Early next year North Kingstown residents will no longer have to fight their way through lines of traffic and highway pollution to reach East Coast metropolitan destinations, said local and state legislators on Friday afternoon as they celebrated National Train Day and showcased the progress of Rhode Island’s latest green transportation undertaking.
Wickford Junction will be a new commuter rail hub, offering residents rides to Providence for just $5.50 round trip as well as round-trip service to Boston at a cost of $18.
Last August the state Department of Transportation, in conjunction with the state Public Turnpike Authority began construction of a new commuter rail line that would connect southern Rhode Island to Warwick, Providence, Boston and beyond. To date the project stands to be ready for completion in less than a year. According to Michael Lewis, DOT director, 89 percent of the platform piers are in place, 15 percent of the 1,100-spave parking garage’s precast pieces are erected and 100 percent of the garage’s foundation is completed.

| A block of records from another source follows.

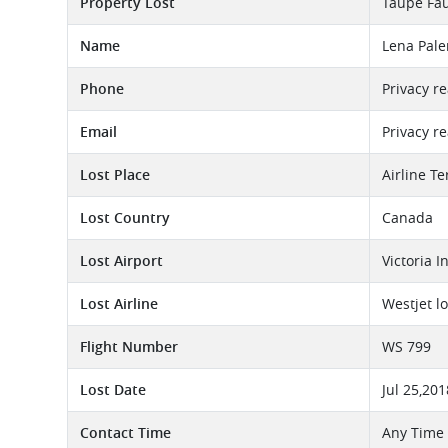
Property Lost
Taupe Fau
Name
Lena Pal
Phone
Privacy r
Email
Privacy r
Lost Place
Airline T
Lost Country
Canada
Lost Airport
Victoria I
Lost Airline
Westjet l
Flight Number
WS 799
Lost Date
Jul 25,201
Contact Time
Any Time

“We can’t build our way out of highway congestion,” said Lewis as he welcomed local politicians and reporters. “This country needs to recognize the need for alternative ways of transportation and build upon what it already has.”
To combat increasing highway congestion and offer Rhode Islanders a reliable, safe and inexpensive transportation alternative, said Gov. Lincoln Chaffee, the commuter train service that has connected Providence to Boston for more than 20 years will soon extend to North Kingstown.
The $52 million project that finished phase one last December with the extension of the commuter rail service to T.F. Green International Airport wil open coastal Rhode Island for greater economic development as well as contribute to the state’s green public transportation initiatives, according to Chafee.
“When the Wickford Junction Train Station opens early next year, commuters will have a green traffic-free alternative,” said Chafee.
Initially, 10 arrivals and 10 departures will pass through the station on each weekday and a new public transit plan launched by RIPTA will link the multi-modal appeal of Warwick’s station to North Kingstown.
“From our perspective, because we have to serve, my promise in the state of Rhode Island is that wherever a person needs to get to, RIPTA will be there to help facilitate that point,” said Charles Odimgbe, chief executive officer to RIPTA.
Both Lewis and Odimgbe pledged that as with time and as ridership increased service would also increase and improve, with an ultimate goal of connecting the state through public means of inter-modal transportation – be that train, bus, car or plane.
“We are getting back to the future,” said Chafee.